RTMR registers are extended in the same way as the PCR registers of the vTPM.
Cocos uses the canonical/tdx QEMU version in order to boot an Intel TD (CVM). An example of a QEMU command to boot the HAL is shown below.
KERNEL=buildroot/output/images/bzImage
INITRD=buildroot/output/images/rootfs.cpio.gz
OVMF=/usr/share/ovmf/OVMF.fd
sudo qemu-system-x86_64 \
-enable-kvm \
-m 8G -smp cores=16,sockets=1,threads=1 \
-cpu host \
-object '{"qom-type":"tdx-guest","id":"tdx","quote-generation-socket":{"type": "vsock", "cid":"2","port":"4050"}}' \
-machine q35,kernel_irqchip=split,confidential-guest-support=tdx,memory-backend=mem0,hpet=off \
-bios $OVMF \
-nographic \
-nodefaults \
-no-reboot \
-serial mon:stdio \
-device virtio-net-pci,netdev=nic0_td \
-netdev user,id=nic0_td,hostfwd=tcp::7020-:7002 \
-kernel $KERNEL \
-append "console=null quiet" \
-object memory-backend-memfd,id=mem0,size=8G \
-initrd $INITRD \
-device vhost-vsock-pci,guest-cid=6 \
-monitor pty \
-monitor unix:monitor,server,nowait \
-fsdev local,id=env_fs,path=$ENV_PATH,security_model=mapped \
-device virtio-9p-pci,fsdev=env_fs,mount_tag=env_share \
-fsdev local,id=cert_fs,path=$CERTH_PATH,security_model=mapped \
-device virtio-9p-pci,fsdev=cert_fs,mount_tag=certs_share
The parameter
-object '{"qom-type":"tdx-guest","id":"tdx","quote-generation-socket":{"type": "vsock", "cid":"2","port":"4050"}}' \
is used to define the vsock
channel of communication with the Quote Generation Service that issues the Quote (Intel TDX attestation report) to the Agent.
Debugging
How to log in the CVM?
You can modify the above-defined QEMU commands to view and log in to the CVM. To do this, change the append
QEMU command parameter to console=ttyS0
. When the login screen is shown, log in by typing root
in the terminal. After logging in, you can use the bash
terminal to investigate the CVM further or to see the Agent service status.

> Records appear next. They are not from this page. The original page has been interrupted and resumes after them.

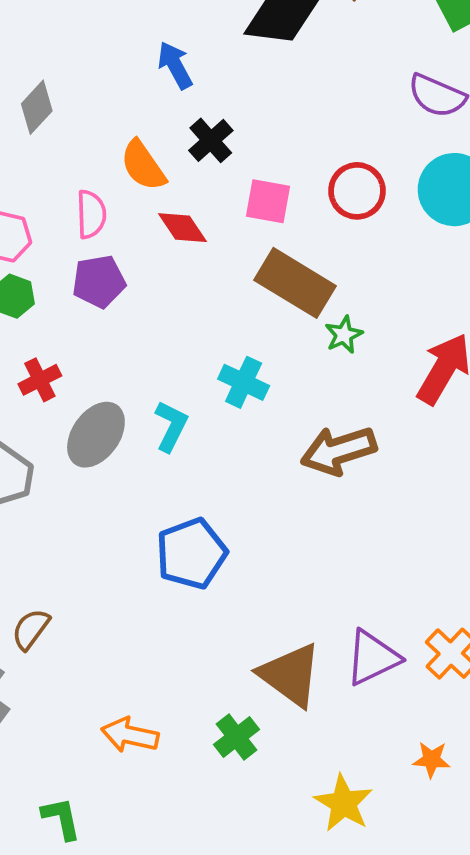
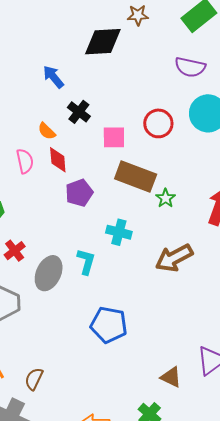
orange semicircle: (143, 166) -> (47, 131), size x0.7
red diamond: (183, 228) -> (58, 160), moved, turned 40
purple pentagon: (99, 282) -> (79, 193), moved
blue pentagon: (191, 554) -> (109, 325), turned -30
brown triangle: (290, 675) -> (171, 377), size x0.6

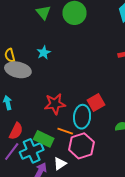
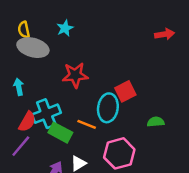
red star: (55, 104) -> (75, 75), moved
pink hexagon: (81, 146) -> (119, 153), moved
cyan cross: (32, 151) -> (46, 114), moved

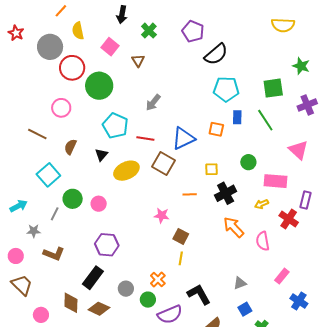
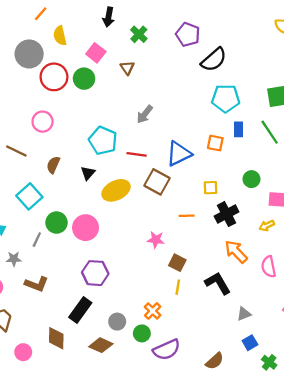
green circle: (99, 86) -> (84, 79), moved, size x0.7
pink circle: (99, 204) -> (86, 228), size x1.5
black L-shape: (199, 294) -> (218, 283), moved
brown diamond: (99, 309) -> (101, 345), moved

What to do if the CVM crashes?
You can check the RAM usage using the free -h
. The output would be something like this.
total used free shared buff/cache available
Mem: 243Gi 10Gi 112Gi 278Mi 122Gi 233Gi
Swap: 8.0Gi 0B 8.0Gi
If usage is high and there is little or no free memory, there is a high likelihood that the CVM will crash. If that is the case, shut down the CVM and free some memory, then relaunch the CVM.
Conclusion
Using HAL guarantees that the whole VM is secure and can be verified.
After the kernel boots, the Agent is started and ready for work.